The sky this week for June 15 to June 24


Monday,June 18

Observers can capture a peek of Mercury in this week’s early nightsky The inner world stands 6 ° high in the west-northwest a half-hour after sundown tonight, and it will acquire another 2 ° of elevation by the weekend. Although Mercury shines brilliantly this night, at magnitude– 0.9, you may require field glasses to area it at first versus the golden radiance. A telescope exposes the world’s disk, which covers 5.5″ and appears 83 percent lit.

Tuesday,June 19

Venus’ eastward movement relative to the background stars brings it through the northern fringes of the Beehive star cluster (M44) this night. The pairing will make a superb sight through field glasses or a telescope at low power.
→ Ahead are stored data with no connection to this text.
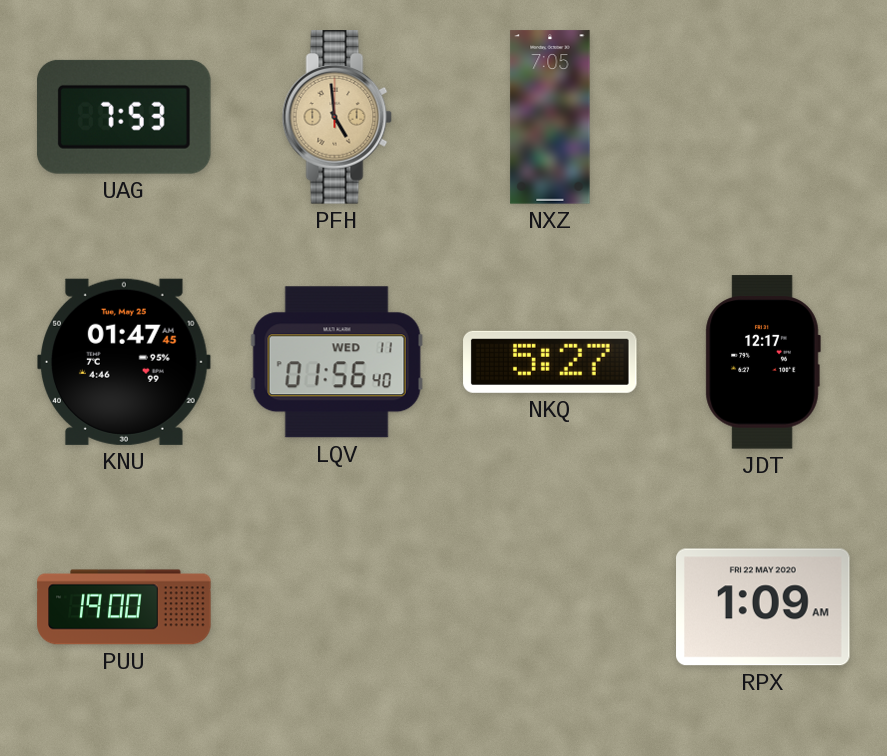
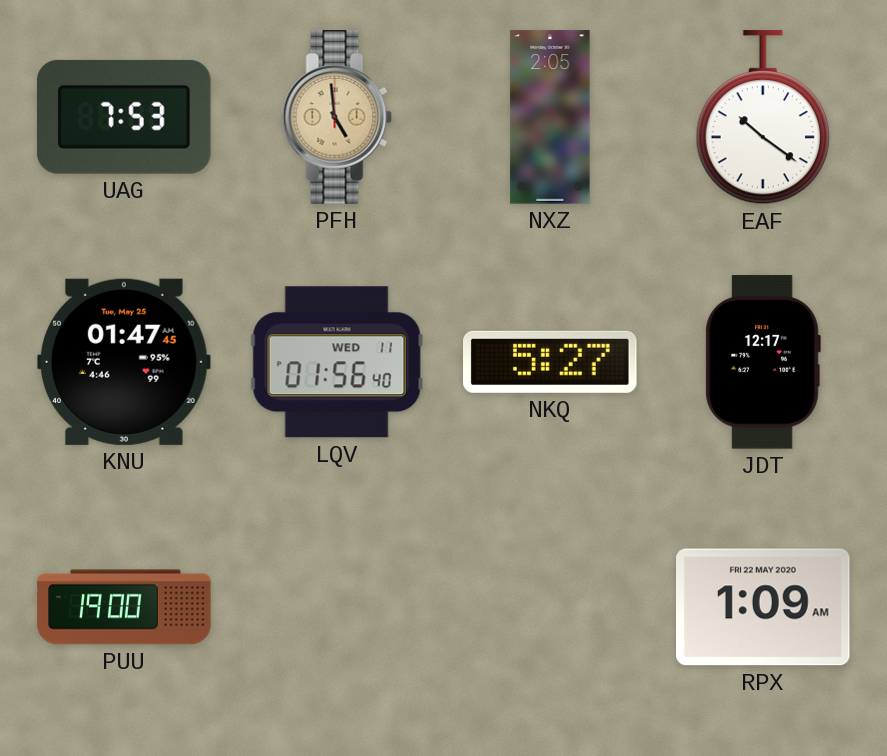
NXZ: 7:05 -> 2:05
EAF: none -> 10:21
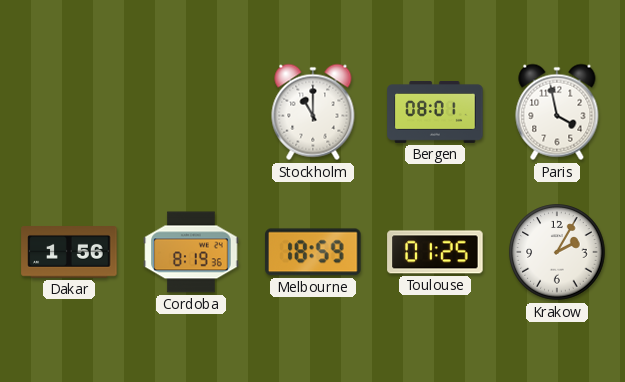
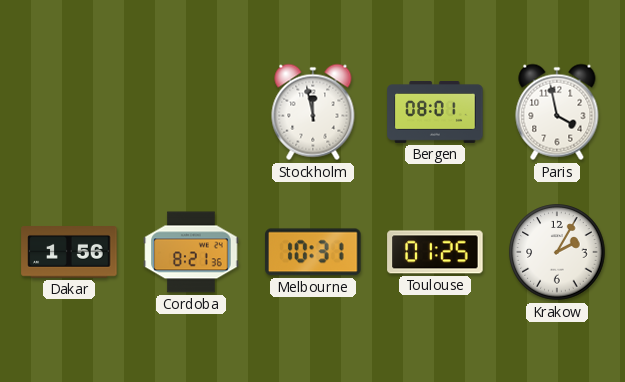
Stockholm: 11:00 -> 11:58
Cordoba: 8:19 -> 8:21
Melbourne: 18:59 -> 10:31
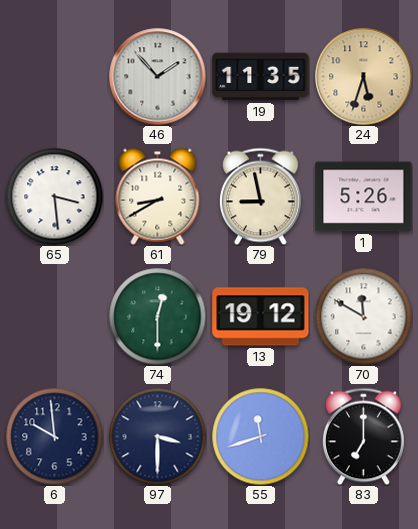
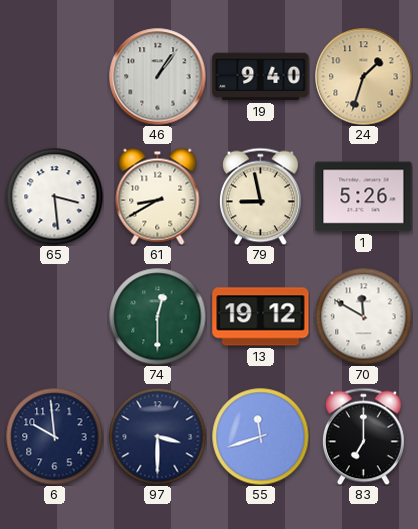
46: 1:53 -> 1:06
19: 11:35 -> 9:40
24: 5:33 -> 1:33
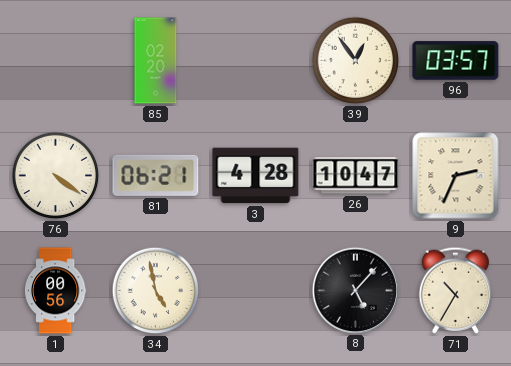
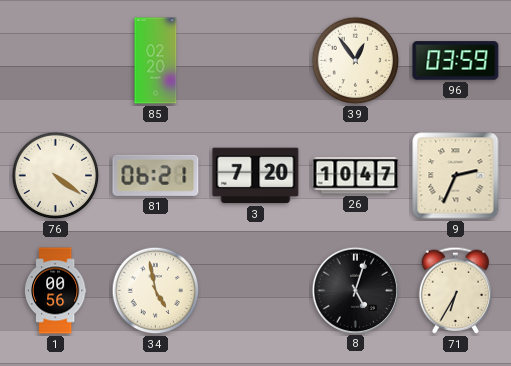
96: 03:57 -> 03:59
3: 4:28 -> 7:20
8: 5:07 -> 5:03
71: 10:35 -> 6:35
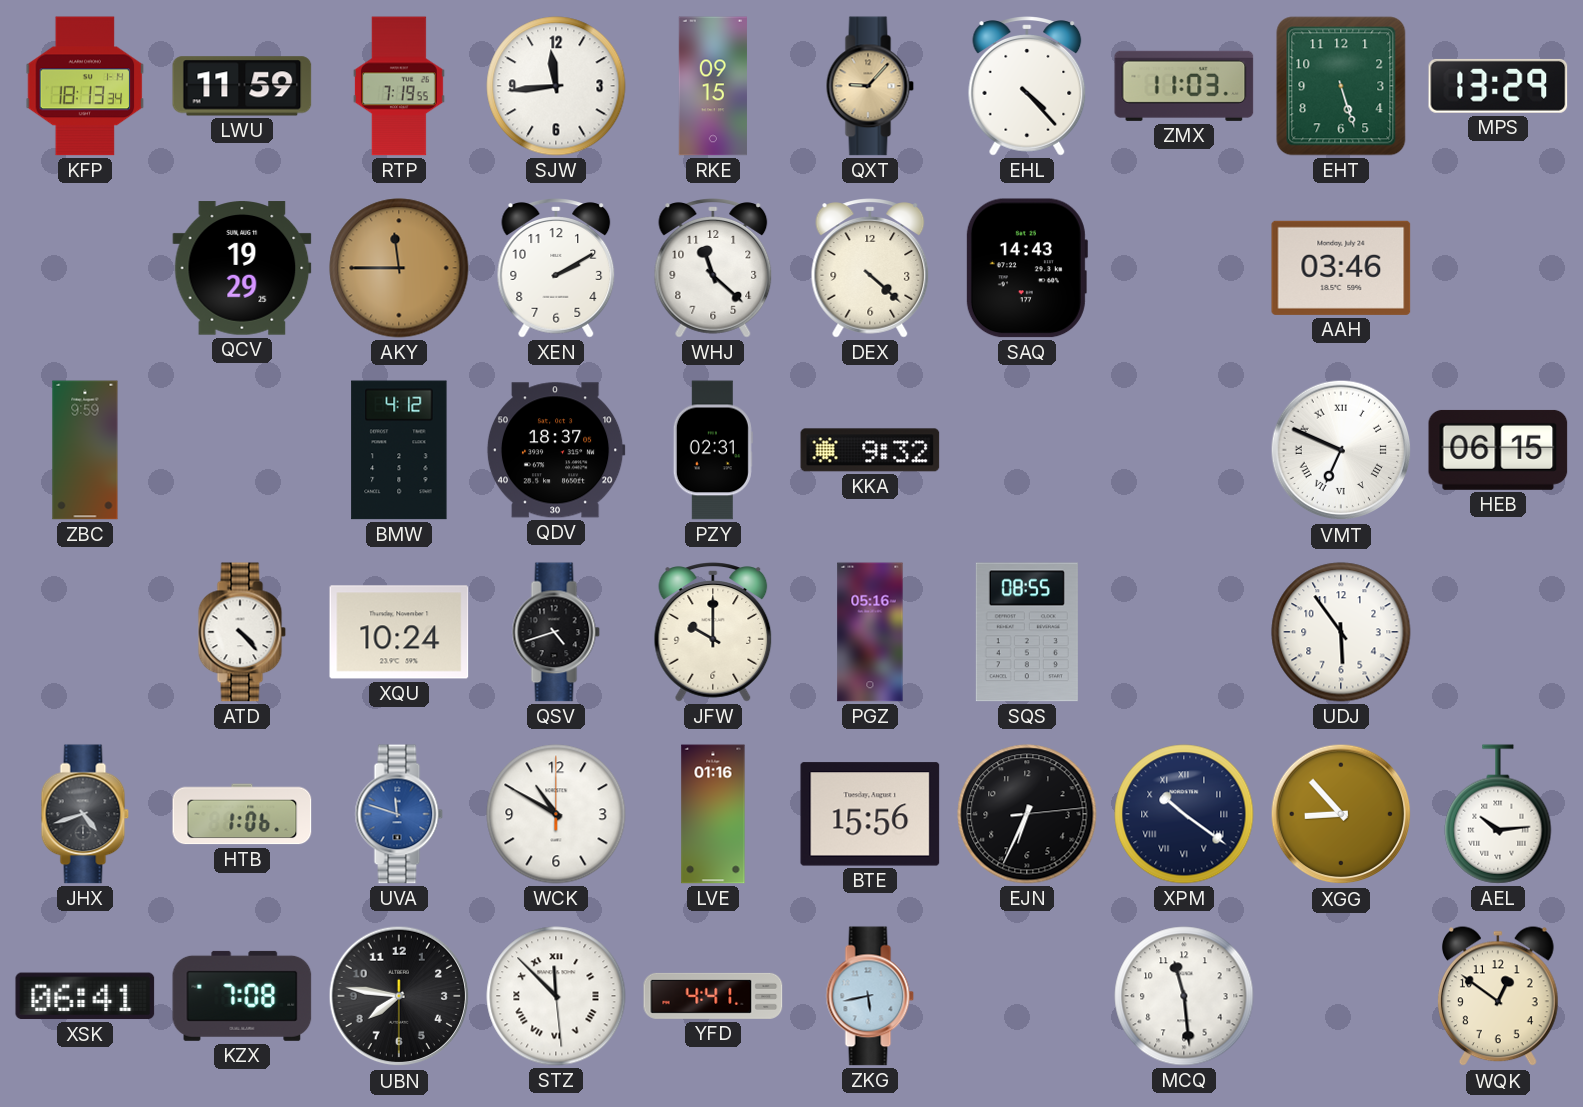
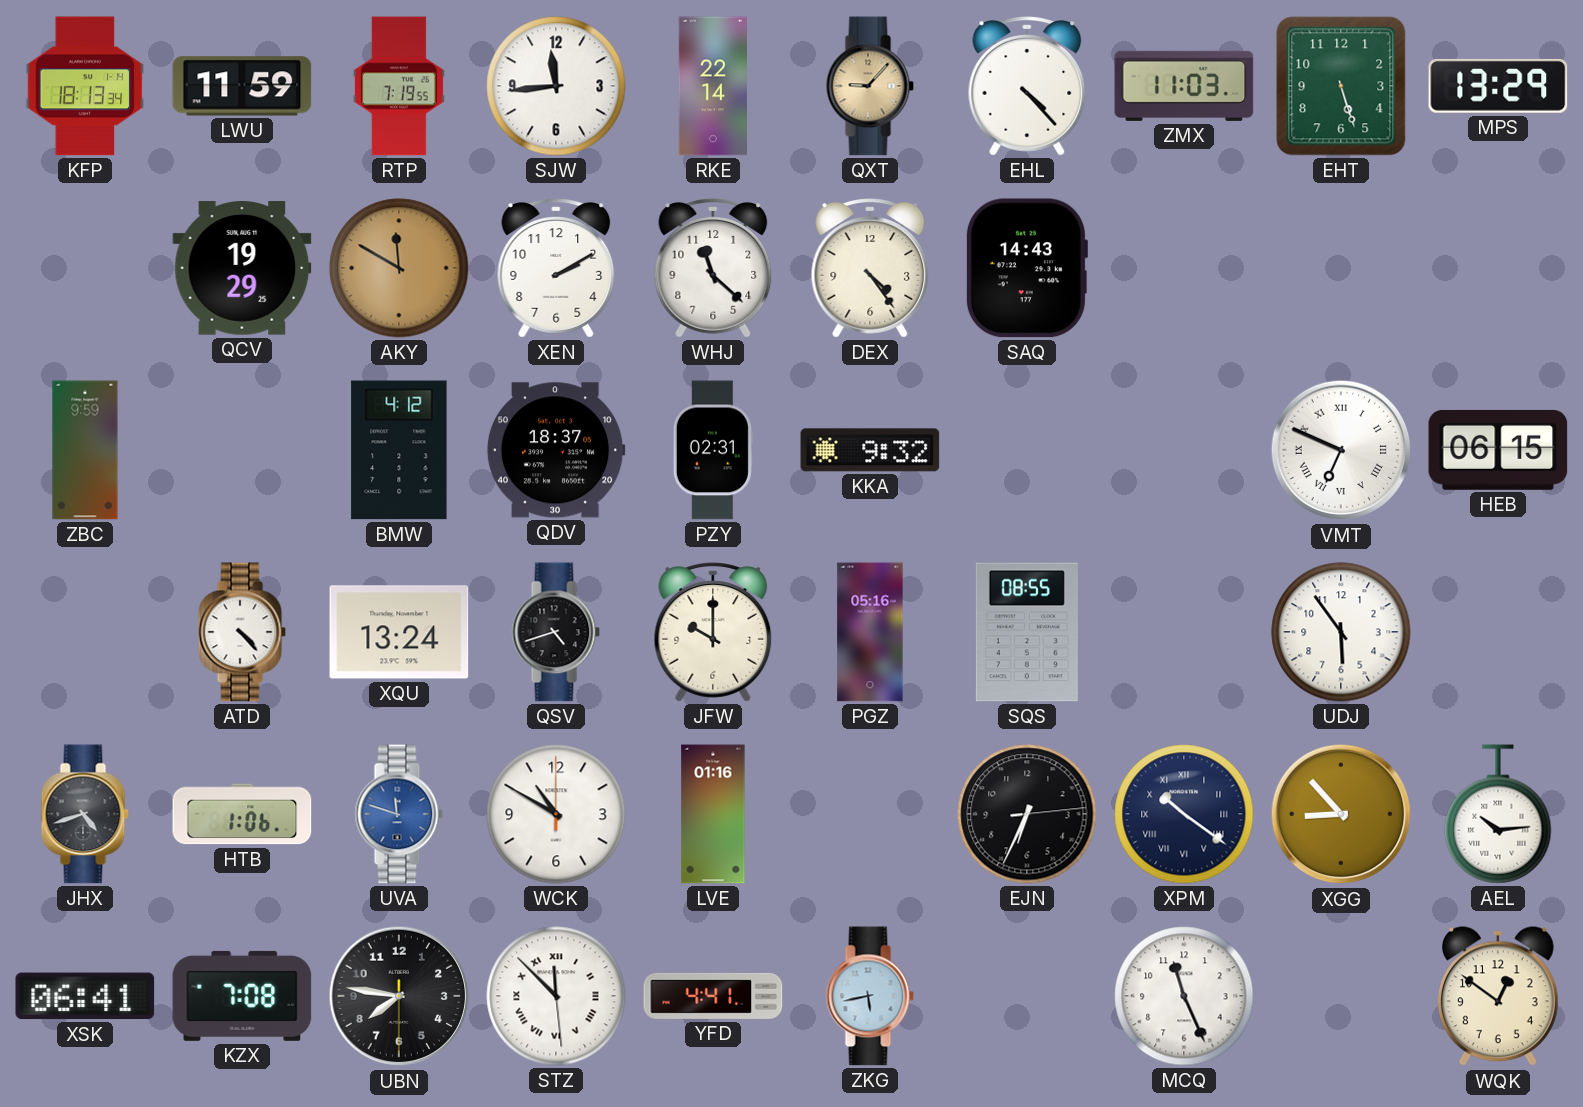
RKE: 09:15 -> 22:14
AKY: 11:45 -> 11:50
DEX: 4:22 -> 4:24
AAH: 03:46 -> none
XQU: 10:24 -> 13:24
BTE: 15:56 -> none
MCQ: 11:29 -> 11:26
Although the items do not set up until 11 p.m. regional daytime time, the very best views will come an hour to 90 minutes after sundown when the 2 still stand fairly high. At magnitude– 4.0, Venus shines almost 1,000 times brighter than the combined light of the Beehive’s stars. When seen through a telescope this night, Venus appears 15″ throughout and about three-quarters lit.

Neptune’s eastward movement versus the background stars comes to a stop at 8 a.m. EDT. This so-called fixed point marks the start of the very best duration to observe any external world. Neptune increases around 12: 30 a.m. regional daytime time and appears about 30 ° high in the southeast as early morning golden starts. The magnitude 7.9 world depends on Aquarius, 0.9 ° west-southwest of 4th-magnitude Phi (φ)Aquarii You can verify your sighting of Neptune through a telescope, which exposes the world’s 2.3″- size disk and blue-gray color.

Wednesday,June 20

You can discover the First Quarter Moon well above the southwestern horizon as darkness falls. Our satellite formally reaches First Quarter stage at 6: 51 a.m. EDT, so it appears a little more than half-lit from North America this night. It sinks towards the western horizon throughout the night prior to setting around 1: 30 a.m. regional daytime time. The Moon invests tonight amongst the background stars of Virgo the Maiden.

Thursday,June 21

Earth’s summer season solstice takes place at 6: 07 a.m. EDT, when the Sun reaches its farthest point north in thesky This marks the main start of summer season in the Northern Hemisphere, and the day of the solstice has more hours of sunshine than other. For astronomy enthusiasts, nevertheless, long days equate into brief nights and extended golden, which restrict our time under the stars.